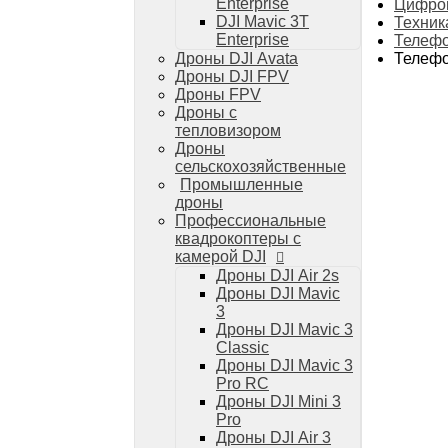
Дроны DJI Mini 4 Pro
Enterprise
Цифров
DJI Mavic 3T
Техник
Системы и комплексы РЭБ
Enterprise
Телефо
РЭБ Капюшон
Телефо
Дроны DJI Avata
РЭБ Тетраэдр
Дроны DJI FPV
РЭБ Ромашка
Дроны FPV
Подавители БПЛА
Дроны с
Детекторы БПЛА
тепловизором
Подавители дронов Гарпия
Дроны
Комплектующие для дронов
сельскохозяйственные
Спутниковая связь
Промышленные
Очки VR для дронов
дроны
Зарядные устройства для дронов
Профессиональные
Пульты для дронов
квадрокоптеры с
Пропеллеры для дронов
камерой DJI
Кейсы для дронов
Дроны DJI Air 2s
Тепловизионные бинокли
Дроны DJI Mavic
Тепловизоры
3
Тепловизионные прицелы
Дроны DJI Mavic 3
Аккумуляторы для дронов
Classic
Телевизоры
Дроны DJI Mavic 3
Телевизоры
Pro RC
Цифровая техника
Дроны DJI Mini 3
Техника Apple
Pro
Телефоны iPhone
Дроны DJI Air 3
Планшеты iPad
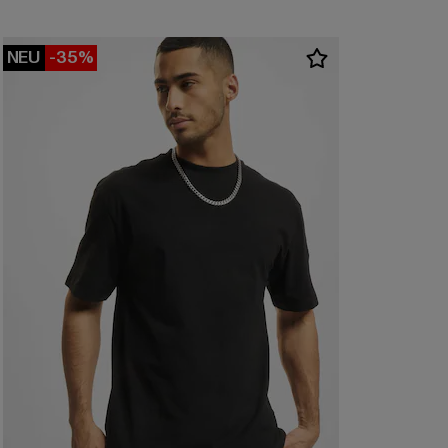
NEU
-35%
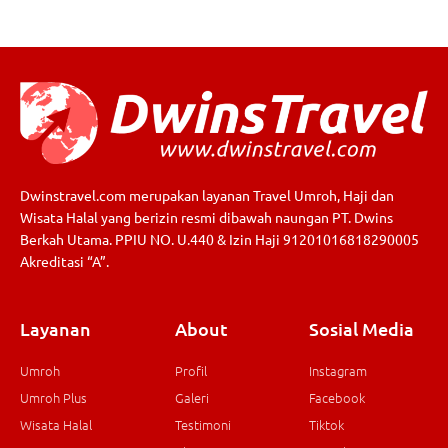
Dwinstravel.com merupakan layanan Travel Umroh, Haji dan
Wisata Halal yang berizin resmi dibawah naungan PT. Dwins
Berkah Utama. PPIU NO. U.440 & Izin Haji 91201016818290005
Akreditasi “A”.
Layanan
About
Sosial Media
Umroh
Profil
Instagram
Umroh Plus
Galeri
Facebook
Wisata Halal
Testimoni
Tiktok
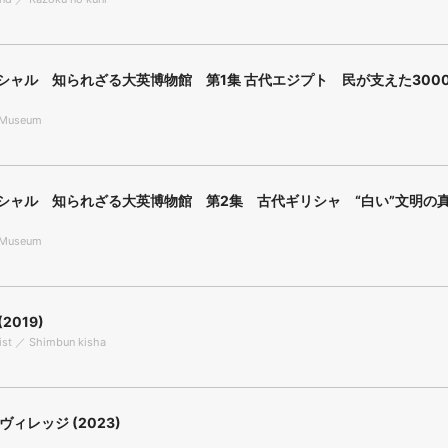
ペシャル 知られざる大英博物館 第1集 古代エジプト 民が支えた300
h Museum
ペシャル 知られざる大英博物館 第2集 古代ギリシャ “白い”文明の
h Museum
2019)
ist ／ Shimbun kisha
e／ヴィレッジ (2023)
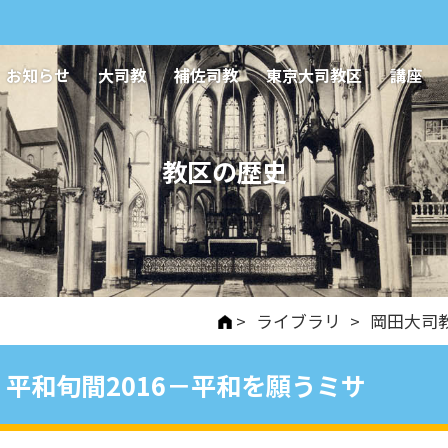
お知らせ
大司教
補佐司教
東京大司教区
講座
教区の歴史
>
ライブラリ
>
岡田大司
平和旬間2016－平和を願うミサ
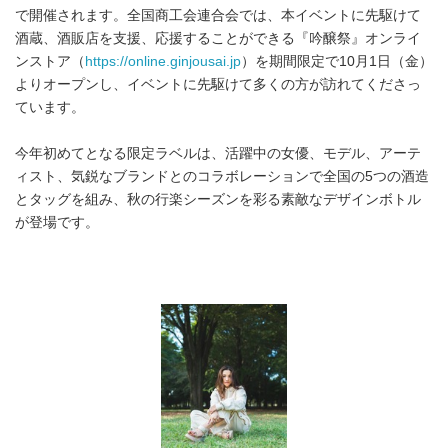
で開催されます。全国商工会連合会では、本イベントに先駆けて
酒蔵、酒販店を支援、応援することができる『吟醸祭』オンライ
ンストア（
https://online.ginjousai.jp
）を期間限定で10月1日（金）
よりオープンし、イベントに先駆けて多くの方が訪れてくださっ
ています。
今年初めてとなる限定ラベルは、活躍中の女優、モデル、アーテ
ィスト、気鋭なブランドとのコラボレーションで全国の5つの酒造
とタッグを組み、秋の行楽シーズンを彩る素敵なデザインボトル
が登場です。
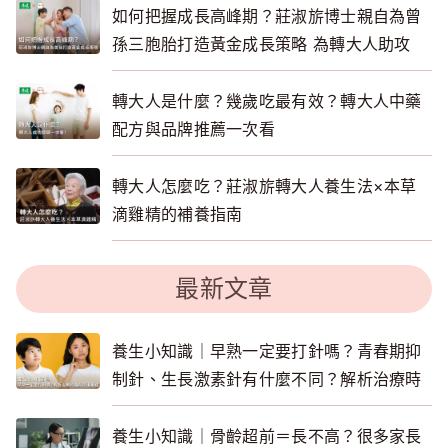
如何把握成長高峰期？莊淑旂博士親自為曾
孫三胞胎打造黃金成長策略 為轉大人助攻
轉大人是什麼？幾歲吃最有效？轉大人中藥
配方與品牌推薦一次看
轉大人怎麼吃？莊淑旂轉大人養生法×本草
滴雞精的補養指南
最新文章
養生小知識｜早熟一定要打針嗎？青春期抑
制針、生長激素針有什麼不同？解析治療時
機與照護重點
養生小知識｜骨齡超前＝長不高？很多家長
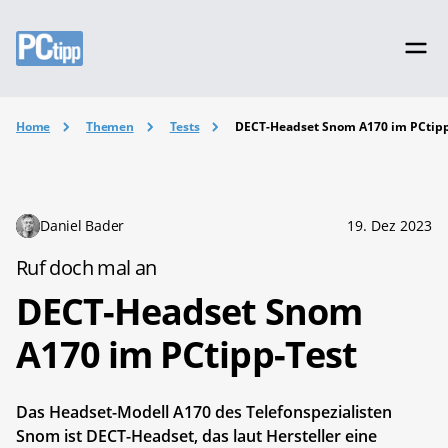
Home
Themen
Tests
DECT-Headset Snom A170 im PCtipp
Daniel Bader
19. Dez 2023
Ruf doch mal an
DECT-Headset Snom
A170 im PCtipp-Test
Das Headset-Modell A170 des Telefonspezialisten
Snom ist DECT-Headset, das laut Hersteller eine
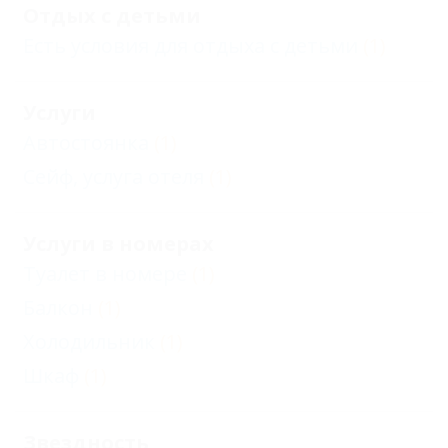
Отдых с детьми
Есть условия для отдыха с детьми
(1)
Услуги
Автостоянка
(1)
Сейф, услуга отеля
(1)
Услуги в номерах
Туалет в номере
(1)
Балкон
(1)
Холодильник
(1)
Шкаф
(1)
Звездность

WHAT IS REQUIRED —
The records are to be returned verbatim. Skip any picture they contain.

ANSWER —
Дроны DJI Mini 4 Pro
Enterprise
Цифров
DJI Mavic 3T
Техник
Системы и комплексы РЭБ
Enterprise
Телефо
РЭБ Капюшон
Телефо
Дроны DJI Avata
РЭБ Тетраэдр
Дроны DJI FPV
РЭБ Ромашка
Дроны FPV
Подавители БПЛА
Дроны с
Детекторы БПЛА
тепловизором
Подавители дронов Гарпия
Дроны
Комплектующие для дронов
сельскохозяйственные
Спутниковая связь
Промышленные
Очки VR для дронов
дроны
Зарядные устройства для дронов
Профессиональные
Пульты для дронов
квадрокоптеры с
Пропеллеры для дронов
камерой DJI
Кейсы для дронов
Дроны DJI Air 2s
Тепловизионные бинокли
Дроны DJI Mavic
Тепловизоры
3
Тепловизионные прицелы
Дроны DJI Mavic 3
Аккумуляторы для дронов
Classic
Телевизоры
Дроны DJI Mavic 3
Телевизоры
Pro RC
Цифровая техника
Дроны DJI Mini 3
Техника Apple
Pro
Телефоны iPhone
Дроны DJI Air 3
Планшеты iPad
NEU
-35%
Dwinstravel.com merupakan layanan Travel Umroh, Haji dan
Wisata Halal yang berizin resmi dibawah naungan PT. Dwins
Berkah Utama. PPIU NO. U.440 & Izin Haji 91201016818290005
Akreditasi “A”.
Layanan
About
Sosial Media
Umroh
Profil
Instagram
Umroh Plus
Galeri
Facebook
Wisata Halal
Testimoni
Tiktok
ペシャル 知られざる大英博物館 第1集 古代エジプト 民が支えた300
h Museum
ペシャル 知られざる大英博物館 第2集 古代ギリシャ “白い”文明の
h Museum
2019)
ist ／ Shimbun kisha
e／ヴィレッジ (2023)
お知らせ
大司教
補佐司教
東京大司教区
講座
教区の歴史
>
ライブラリ
>
岡田大司
平和旬間2016－平和を願うミサ
で開催されます。全国商工会連合会では、本イベントに先駆けて
酒蔵、酒販店を支援、応援することができる『吟醸祭』オンライ
ンストア（
https://online.ginjousai.jp
）を期間限定で10月1日（金）
よりオープンし、イベントに先駆けて多くの方が訪れてくださっ
ています。
今年初めてとなる限定ラベルは、活躍中の女優、モデル、アーテ
ィスト、気鋭なブランドとのコラボレーションで全国の5つの酒造
とタッグを組み、秋の行楽シーズンを彩る素敵なデザインボトル
が登場です。
如何把握成長高峰期？莊淑旂博士親自為曾
孫三胞胎打造黃金成長策略 為轉大人助攻
轉大人是什麼？幾歲吃最有效？轉大人中藥
配方與品牌推薦一次看
轉大人怎麼吃？莊淑旂轉大人養生法×本草
滴雞精的補養指南
最新文章
養生小知識｜早熟一定要打針嗎？青春期抑
制針、生長激素針有什麼不同？解析治療時
機與照護重點
養生小知識｜骨齡超前＝長不高？很多家長
Home
Themen
Tests
DECT-Headset Snom A170 im PCtipp
Daniel Bader
19. Dez 2023
Ruf doch mal an
DECT-Headset Snom
A170 im PCtipp-Test
Das Headset-Modell A170 des Telefonspezialisten
Snom ist DECT-Headset, das laut Hersteller eine
Отдых с детьми
Есть условия для отдыха с детьми
(1)
Услуги
Автостоянка
(1)
Сейф, услуга отеля
(1)
Услуги в номерах
Туалет в номере
(1)
Балкон
(1)
Холодильник
(1)
Шкаф
(1)
Звездность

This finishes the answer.